Were your other siblings born at the time of your internment?
One of my brothers was born in camp so we called him the sagebrush boy. My sister was probably 18 months when we made the transition. When we were in Tanforan, I remember it was not sanitary, the conditions were not sanitary and she got trench mouth, which is a disease that happens when there are a lot of people and not very much sanitation. They had to paint her mouth with—it was called gentian violet—so her mouth was purple and she wouldn't sleep so she had to sleep on my mother’s chest with her very bad breath I guess.
My little brother was born in camp.
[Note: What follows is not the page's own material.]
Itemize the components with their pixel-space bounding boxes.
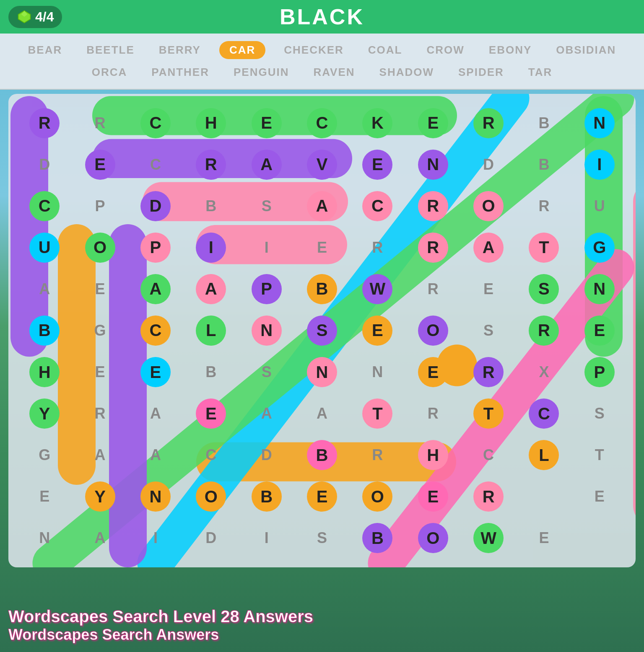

There was a little hospital like a clinic, and those people who were physicians, you know worked in there and the nurses worked in the thing and so he was born there. I remember tying my mother's shoelaces because she couldn't see down over her big tummy to tie her shoelaces just before she went to the hospital to have him. I remember him coming home, you know this cute little brown baby, making our room even more crowded. And my mother was very handy, more handy than my father, I think, he was a thinker and she was the doer. She made a little crib for him out of lumber that had been left from the building site. She made a chair, she made a high-chair she told me, she made this little crib so he wouldn't fall out of it. So they had hammers and nails.